Publication Details

Bell:2017
Field Value
Title: Applications of biotite inclusion composition to zircon provenance determination
Authors: E.A. Bell, P. Boehnke, T.M. Harrison
Publication: Earth Planet. Sci. Lett., v. 473, p. 237‐246.
Publish Date: 2017
DOI: 10.1016/j.epsl.2017.06.012
PDF: pdf
BibTEX Citation: Bell:2017.bib

Abstract:

Detrital zircons are the only confirmed surviving remnants of >4.03 Ga crust while younger detrital zircons provide a parallel record of more recent crustal evolution to that preserved in crystalline rocks. Zircons often preserve inclusions that may provide clues as to the origins of out‐of‐context grains in the sedimentary record. Previous studies have established that inclusions of biotite in magmatic zircon are compositionally well‐matched to biotite in the source rock matrix, although a direct application to ancient detrital zircons has not been made. A number of studies have documented variations in the Fe, Mg, and Al contents of magmatic biotite from different source rocks and tectonic settings, suggesting that biotite inclusions may indeed serve as provenance indicators for detrital zircons. Consistent with earlier studies, we find that the FeO*/MgO ratio of magmatic biotite from continental arcs, collisional, and within‐plate settings varies with relative oxidation state as well as whole‐rock FeO*/MgO, while its Al2O3/(FeO* + MgO) varies with whole‐rock A/CNK (molar Al/(2 * Ca + Na + K)).
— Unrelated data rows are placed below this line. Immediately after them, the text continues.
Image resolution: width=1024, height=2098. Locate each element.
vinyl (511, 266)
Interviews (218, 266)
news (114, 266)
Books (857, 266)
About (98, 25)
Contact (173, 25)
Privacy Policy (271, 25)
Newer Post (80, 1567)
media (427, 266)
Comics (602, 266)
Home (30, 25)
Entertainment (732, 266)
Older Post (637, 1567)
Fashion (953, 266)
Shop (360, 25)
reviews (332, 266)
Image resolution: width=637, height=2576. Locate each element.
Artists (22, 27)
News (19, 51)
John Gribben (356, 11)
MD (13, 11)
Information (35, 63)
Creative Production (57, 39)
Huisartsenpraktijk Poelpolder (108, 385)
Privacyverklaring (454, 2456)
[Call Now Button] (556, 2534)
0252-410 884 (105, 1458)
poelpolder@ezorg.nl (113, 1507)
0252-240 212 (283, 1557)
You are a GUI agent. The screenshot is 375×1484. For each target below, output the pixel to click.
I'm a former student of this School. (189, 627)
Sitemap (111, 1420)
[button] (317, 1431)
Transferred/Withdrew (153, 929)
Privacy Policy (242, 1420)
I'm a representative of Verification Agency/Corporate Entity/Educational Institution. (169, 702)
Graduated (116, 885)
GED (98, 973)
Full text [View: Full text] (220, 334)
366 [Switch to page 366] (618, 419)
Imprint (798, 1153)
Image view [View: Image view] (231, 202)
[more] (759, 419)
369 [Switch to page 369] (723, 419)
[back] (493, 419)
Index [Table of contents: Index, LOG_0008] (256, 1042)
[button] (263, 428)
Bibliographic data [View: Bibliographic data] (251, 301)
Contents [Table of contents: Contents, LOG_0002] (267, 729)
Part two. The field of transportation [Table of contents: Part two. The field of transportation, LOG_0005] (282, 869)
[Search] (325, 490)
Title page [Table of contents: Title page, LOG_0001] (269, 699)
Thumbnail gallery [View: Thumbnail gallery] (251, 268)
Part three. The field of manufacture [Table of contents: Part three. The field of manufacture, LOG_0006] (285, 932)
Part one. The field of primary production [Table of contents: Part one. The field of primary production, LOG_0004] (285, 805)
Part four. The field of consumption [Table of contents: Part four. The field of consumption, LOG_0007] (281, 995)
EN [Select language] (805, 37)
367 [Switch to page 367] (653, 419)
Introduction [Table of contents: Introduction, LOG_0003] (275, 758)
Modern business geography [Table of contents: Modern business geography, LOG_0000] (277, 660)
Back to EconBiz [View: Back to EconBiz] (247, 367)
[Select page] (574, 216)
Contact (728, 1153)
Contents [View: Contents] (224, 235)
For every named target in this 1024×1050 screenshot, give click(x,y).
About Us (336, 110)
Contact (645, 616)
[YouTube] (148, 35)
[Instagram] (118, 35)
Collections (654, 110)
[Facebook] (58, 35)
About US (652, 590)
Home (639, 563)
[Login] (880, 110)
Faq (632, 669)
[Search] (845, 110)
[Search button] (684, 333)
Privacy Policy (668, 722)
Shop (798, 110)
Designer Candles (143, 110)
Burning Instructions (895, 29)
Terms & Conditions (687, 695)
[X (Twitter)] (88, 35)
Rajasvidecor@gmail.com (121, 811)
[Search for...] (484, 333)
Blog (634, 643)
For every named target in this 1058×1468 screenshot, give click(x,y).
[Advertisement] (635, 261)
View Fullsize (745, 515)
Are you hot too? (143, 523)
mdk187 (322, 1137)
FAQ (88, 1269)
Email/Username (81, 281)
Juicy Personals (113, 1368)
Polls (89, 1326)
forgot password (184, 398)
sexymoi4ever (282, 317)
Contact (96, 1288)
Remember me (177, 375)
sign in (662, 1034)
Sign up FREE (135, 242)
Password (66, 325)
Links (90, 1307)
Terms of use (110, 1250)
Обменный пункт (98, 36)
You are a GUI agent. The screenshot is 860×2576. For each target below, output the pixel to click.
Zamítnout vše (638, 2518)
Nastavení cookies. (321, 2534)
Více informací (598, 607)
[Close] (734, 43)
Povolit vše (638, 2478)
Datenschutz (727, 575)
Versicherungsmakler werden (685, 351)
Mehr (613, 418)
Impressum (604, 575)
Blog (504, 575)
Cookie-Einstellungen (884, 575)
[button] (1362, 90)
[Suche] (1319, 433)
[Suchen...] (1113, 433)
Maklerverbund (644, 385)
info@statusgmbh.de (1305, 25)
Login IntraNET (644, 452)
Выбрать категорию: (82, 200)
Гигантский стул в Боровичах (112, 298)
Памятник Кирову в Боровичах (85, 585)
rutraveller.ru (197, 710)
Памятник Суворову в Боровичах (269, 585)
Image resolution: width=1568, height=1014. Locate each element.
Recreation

Biotite from oxidized metaluminous and reduced S‐type granitoids can be readily distinguished from each other using FeO*/MgO and Al2O3/(FeO* + MgO), while biotite from reduced I‐type and oxidized peraluminous granites may in some cases be more ambiguous. Biotite from peralkaline and reduced A‐type granites are also distinguishable from all other categories by Al2O3/(FeO* + MgO) and FeO*/MgO, respectively. Biotite inclusions in Hadean zircons from Jack Hills, Western Australia indicate a mixture of metaluminous and reduced S‐type host rocks, while inclusions in 3.6‐3.8 Ga detrital zircons from the Nuvvuagittuq Supracrustal Belt indicate more oxidized peraluminous magmas. These results highlight the diversity of felsic materials on the early Earth and suggest that biotite inclusions are applicable to zircon provenance throughout the sedimentary record.